Exercise description: Work out how many lines in the records below include the string "dans", and reply with that number alone.

Data for the task:
-=-=-

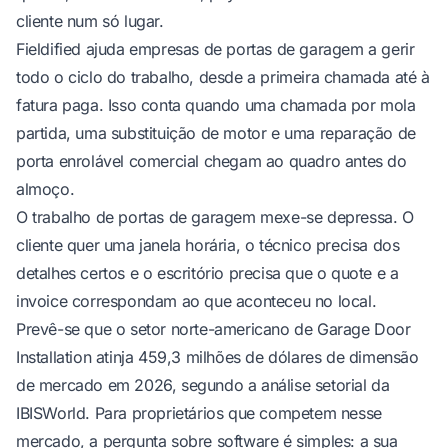
cliente num só lugar.
Fieldified
ajuda empresas de portas de garagem a gerir
todo o ciclo do trabalho, desde a primeira chamada até à
fatura paga. Isso conta quando uma chamada por mola
partida, uma substituição de motor e uma reparação de
porta enrolável comercial chegam ao quadro antes do
almoço.
O trabalho de portas de garagem mexe-se depressa. O
cliente quer uma janela horária, o técnico precisa dos
detalhes certos e o escritório precisa que o quote e a
invoice correspondam ao que aconteceu no local.
Prevê-se que o setor norte-americano de Garage Door
Installation atinja 459,3 milhões de dólares de dimensão
de mercado em 2026, segundo a
análise setorial da
IBISWorld
. Para proprietários que competem nesse
mercado, a pergunta sobre software é simples: a sua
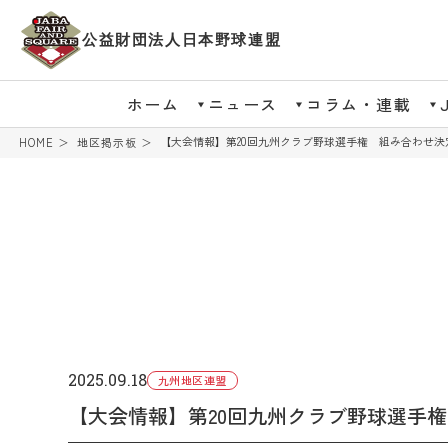
公益財団法人日本野球連盟
ホーム
ニュース
コラム・連載
【大会情報】第20回九州クラブ野球選手権 組み合わせ決
HOME
地区掲示板
2025.09.18
九州地区連盟
【大会情報】第20回九州クラブ野球選手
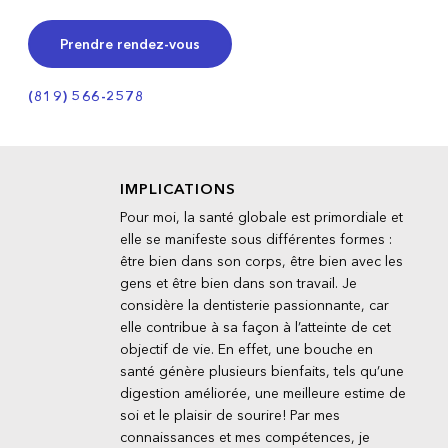
Prendre rendez-vous
(819) 566-2578
IMPLICATIONS
Pour moi, la santé globale est primordiale et
elle se manifeste sous différentes formes :
être bien dans son corps, être bien avec les
gens et être bien dans son travail. Je
considère la dentisterie passionnante, car
elle contribue à sa façon à l’atteinte de cet
objectif de vie. En effet, une bouche en
santé génère plusieurs bienfaits, tels qu’une
digestion améliorée, une meilleure estime de
soi et le plaisir de sourire! Par mes
connaissances et mes compétences, je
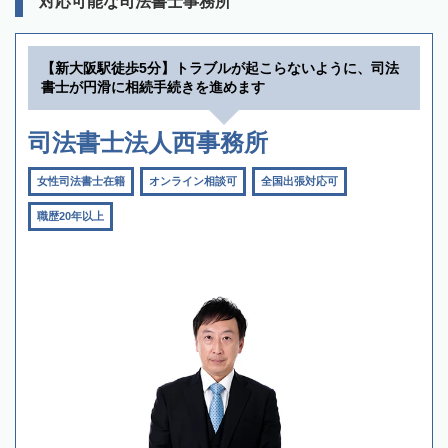
対応可能な司法書士事務所
【新大阪駅徒歩5分】トラブルが起こらないように、司法
書士が円滑に相続手続きを進めます
司法書士法人西事務所
女性司法書士在籍
オンライン相談可
全国出張対応可
職歴20年以上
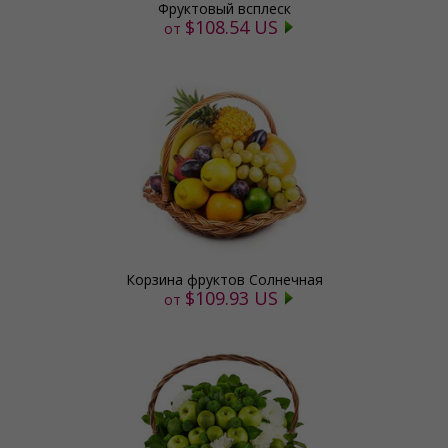
Фруктовый всплеск
$108.54 US
от
Корзина фруктов Солнечная
$109.93 US
от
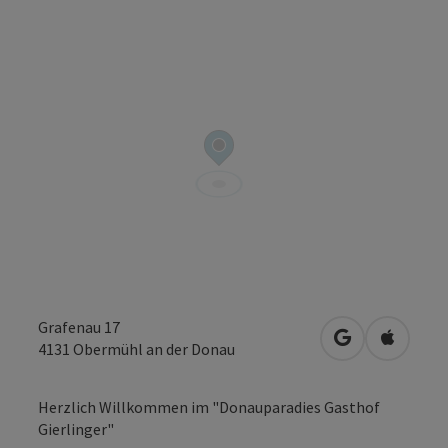
Grafenau 17
in Google Map
in Apple
4131
Obermühl an der Donau
Herzlich Willkommen im "Donauparadies Gasthof
Gierlinger"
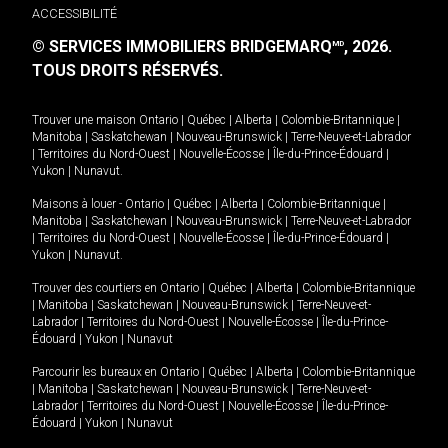
ACCESSIBILITÉ
© SERVICES IMMOBILIERS BRIDGEMARQ
, 2026.
MD
TOUS DROITS RÉSERVÉS.
Trouver une maison
Ontario
|
Québec
|
Alberta
|
Colombie-Britannique
|
Manitoba
|
Saskatchewan
|
Nouveau-Brunswick
|
Terre-Neuve-et-Labrador
|
Territoires du Nord-Ouest
|
Nouvelle-Écosse
|
Île-du-Prince-Édouard
|
Yukon
|
Nunavut
.
Maisons à louer -
Ontario
|
Québec
|
Alberta
|
Colombie-Britannique
|
Manitoba
|
Saskatchewan
|
Nouveau-Brunswick
|
Terre-Neuve-et-Labrador
|
Territoires du Nord-Ouest
|
Nouvelle-Écosse
|
Île-du-Prince-Édouard
|
Yukon
|
Nunavut
.
Trouver des courtiers en
Ontario
|
Québec
|
Alberta
|
Colombie-Britannique
|
Manitoba
|
Saskatchewan
|
Nouveau-Brunswick
|
Terre-Neuve-et-
Labrador
|
Territoires du Nord-Ouest
|
Nouvelle-Écosse
|
Île-du-Prince-
Édouard
|
Yukon
|
Nunavut
Parcourir les bureaux en
Ontario
|
Québec
|
Alberta
|
Colombie-Britannique
|
Manitoba
|
Saskatchewan
|
Nouveau-Brunswick
|
Terre-Neuve-et-
Labrador
|
Territoires du Nord-Ouest
|
Nouvelle-Écosse
|
Île-du-Prince-
Édouard
|
Yukon
|
Nunavut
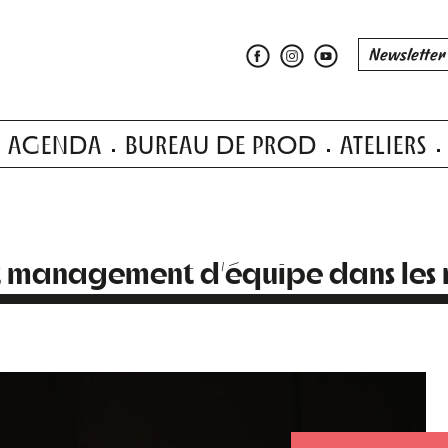
AGENDA
BUREAU DE PROD
ATELIERS
t management d’équipe dans les m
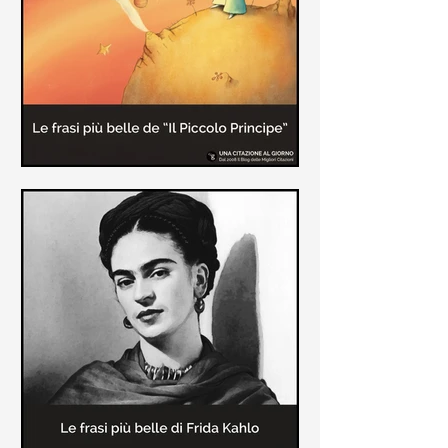
causa la tubercolosi che le tolse la
vita ad appena 30 anni (...)
Le frasi più belle de "Il piccolo
principe" di Antoine de Saint-
Exupèry
Raccolta delle frasi più belle del
Piccolo Principe che trasmettono il
messaggio più significativo: le cose
più importanti della vita (...)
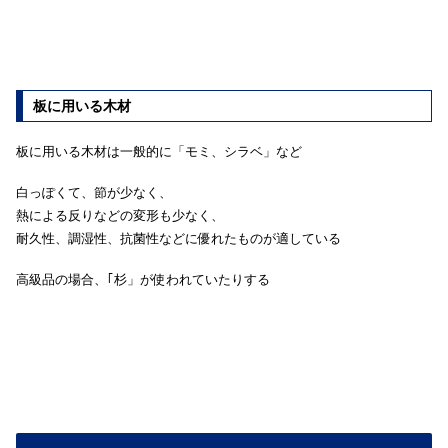
板に用いる木材
板に用いる木材は一般的に「モミ、シラベ」など
白っぽくて、節が少なく、
熱による反りなどの変形も少なく、
耐久性、調湿性、抗菌性などに優れたものが適している
高級品の場合、｢杉」が使われていたりする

-=-=-

Output: 3